▸ **Work to be completed**:
Look below for the line that contains "Contact (738, 67)" and the line that contains "[นโยบายและผลการดำเนินงานของเรา] (24, 1682)", then restate both of them and every line in between, exactly. No picture goes in the copy.

Data extracted from a collection
########

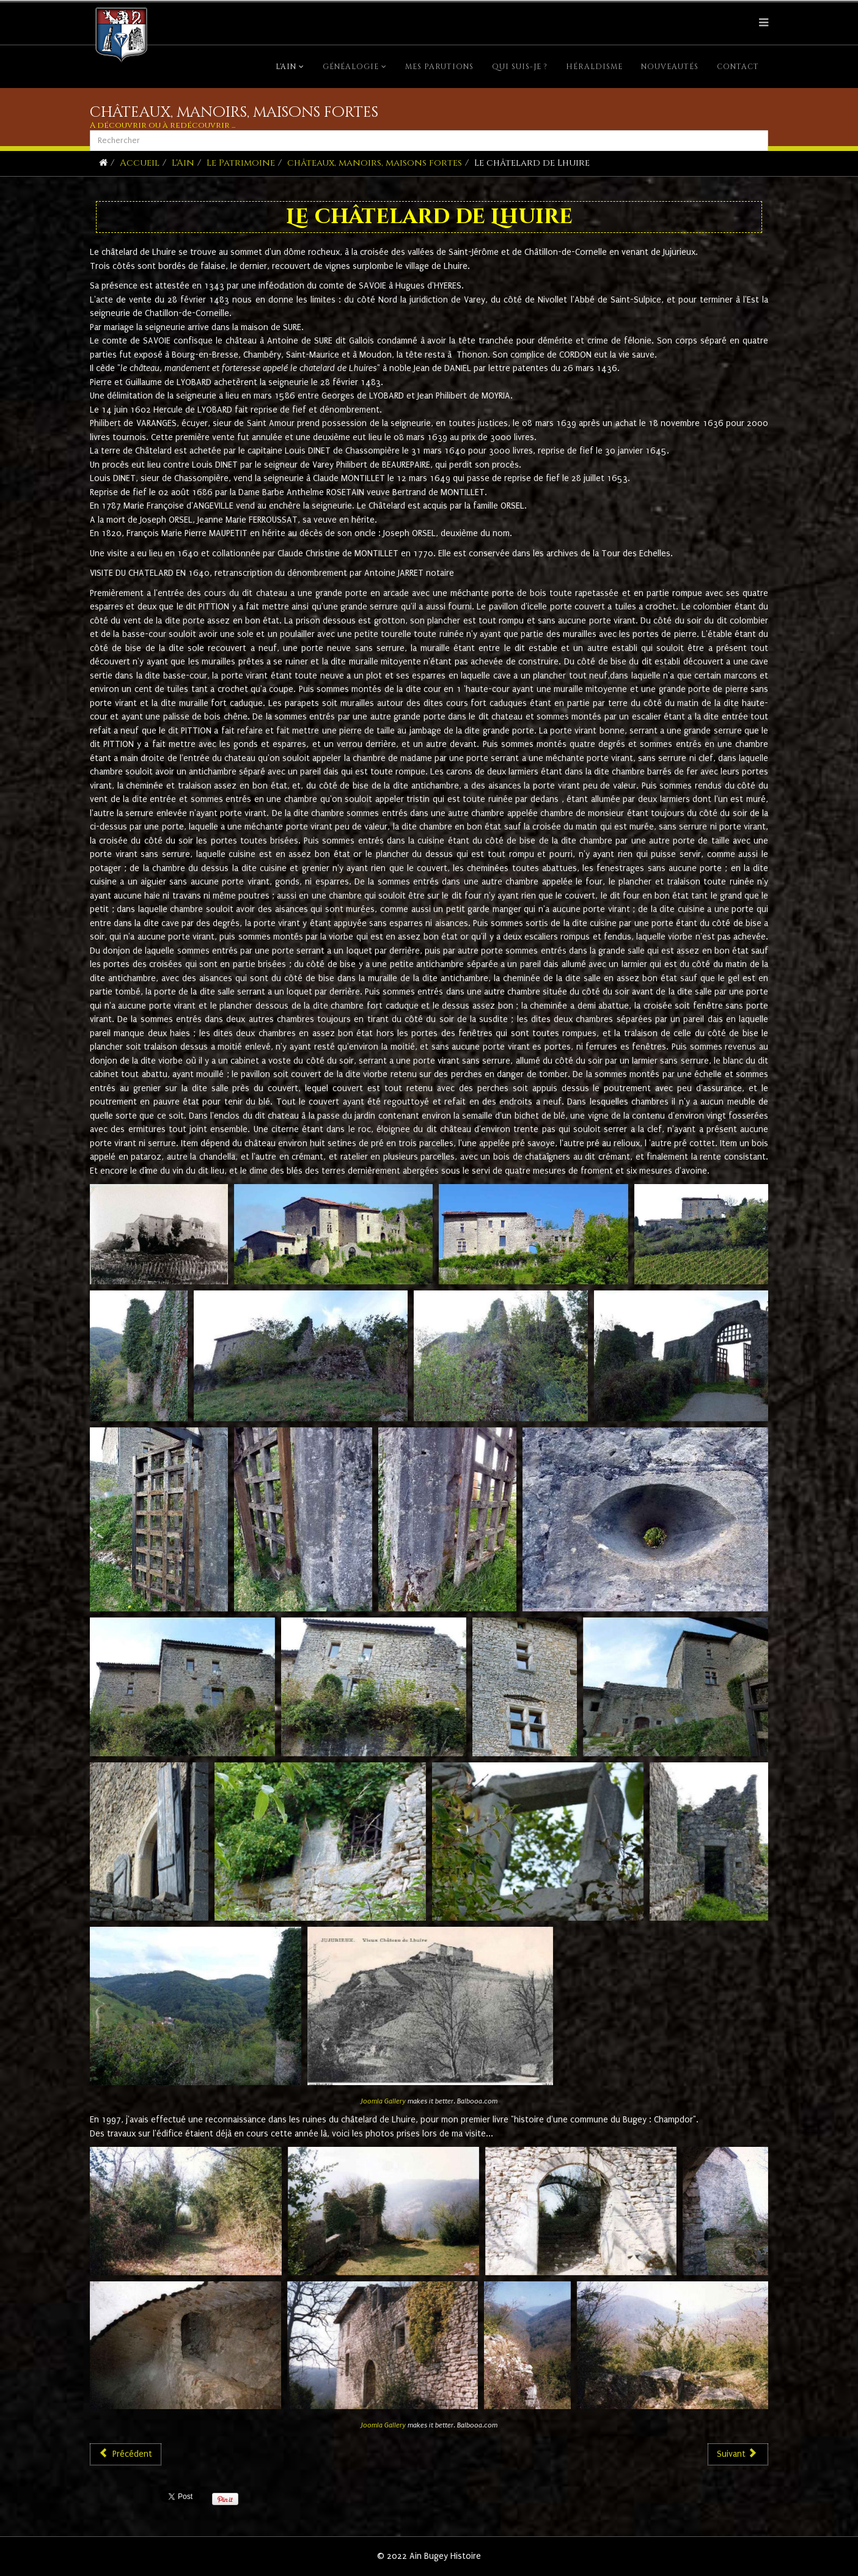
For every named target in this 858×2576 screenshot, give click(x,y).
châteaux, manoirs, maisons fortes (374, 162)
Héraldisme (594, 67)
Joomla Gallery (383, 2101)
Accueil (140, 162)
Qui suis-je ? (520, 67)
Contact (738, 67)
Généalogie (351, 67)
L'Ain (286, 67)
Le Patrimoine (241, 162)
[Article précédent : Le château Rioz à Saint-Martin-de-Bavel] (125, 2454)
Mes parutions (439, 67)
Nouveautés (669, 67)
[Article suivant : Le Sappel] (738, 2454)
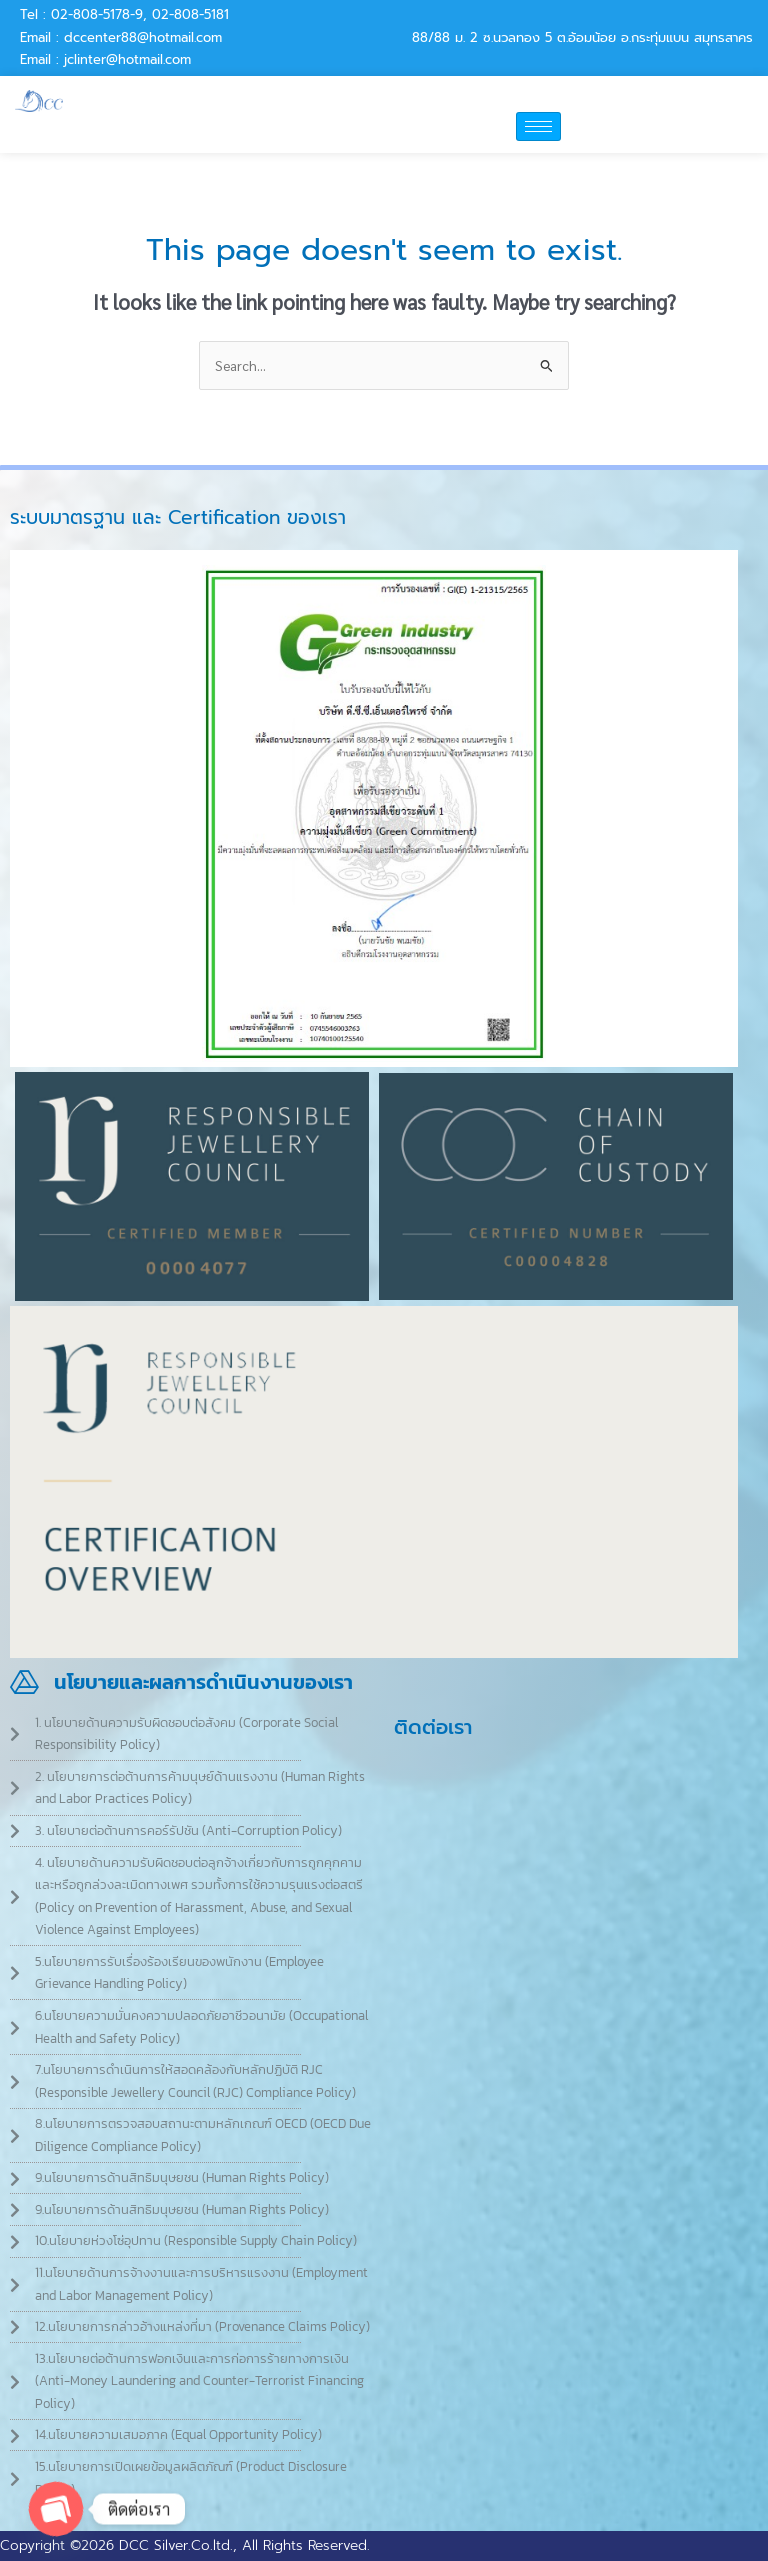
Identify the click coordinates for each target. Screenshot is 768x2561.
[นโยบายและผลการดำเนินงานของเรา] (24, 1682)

########

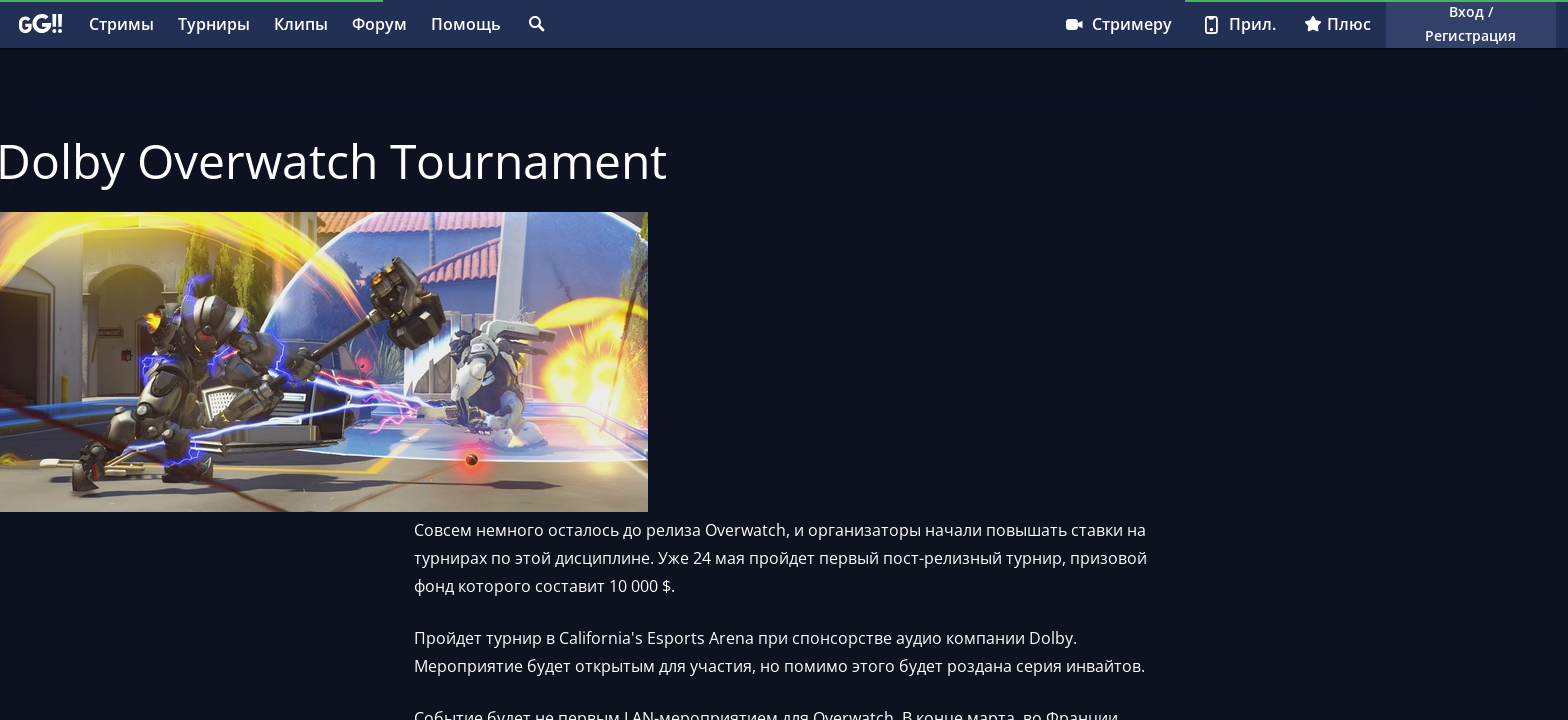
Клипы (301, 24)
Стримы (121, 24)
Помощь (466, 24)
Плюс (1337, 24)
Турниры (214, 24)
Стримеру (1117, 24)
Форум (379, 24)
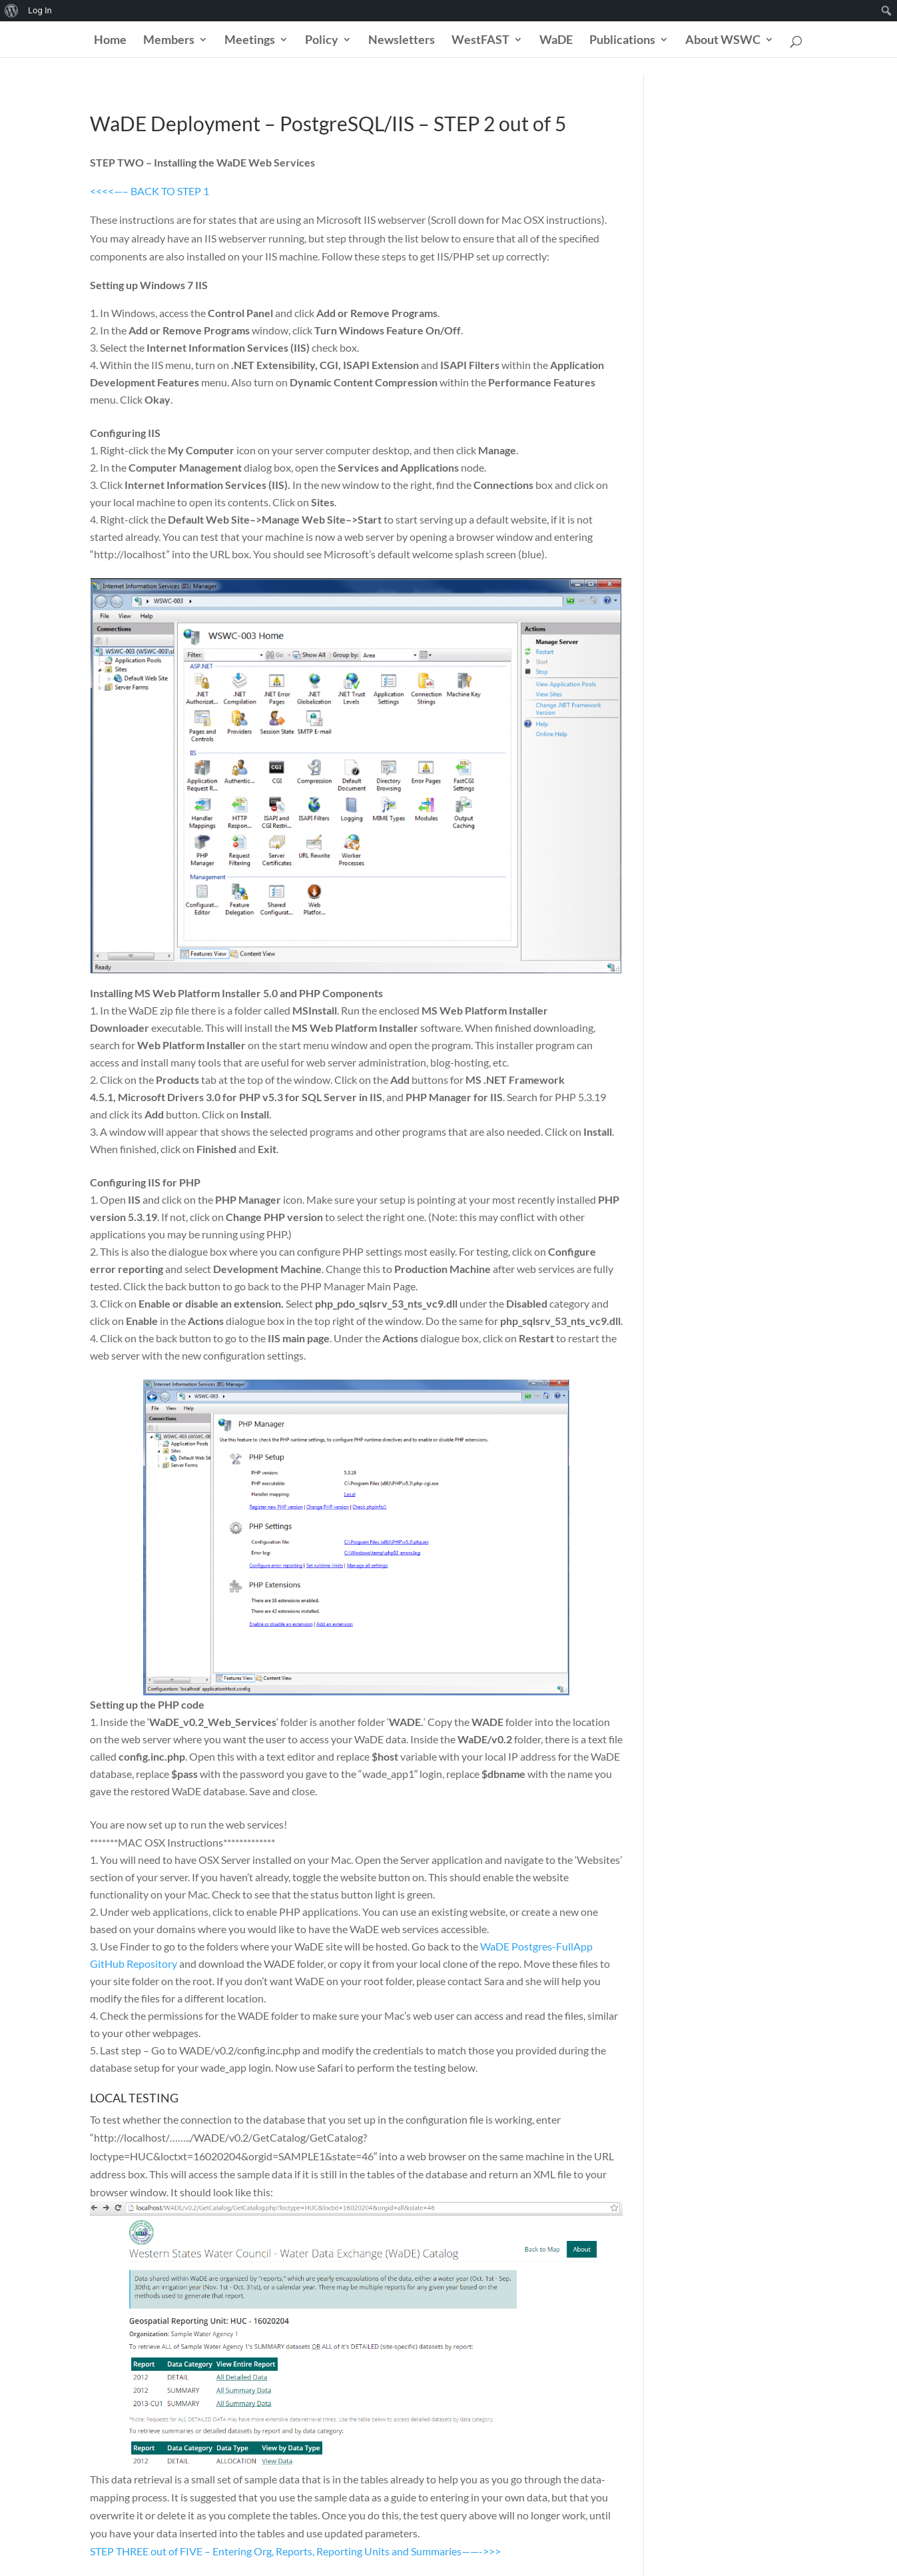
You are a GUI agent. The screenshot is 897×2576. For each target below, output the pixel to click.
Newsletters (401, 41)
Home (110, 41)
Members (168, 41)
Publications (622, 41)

########

▸ **Reply**:
Contact (738, 67)
Généalogie (351, 67)
L'Ain (286, 67)
Le Patrimoine (241, 162)
[Article précédent : Le château Rioz à Saint-Martin-de-Bavel] (125, 2454)
Mes parutions (439, 67)
Nouveautés (669, 67)
[Article suivant : Le Sappel] (738, 2454)
Identify the click coordinates for each target. Screenshot is 768x2561.
[นโยบายและผลการดำเนินงานของเรา] (24, 1682)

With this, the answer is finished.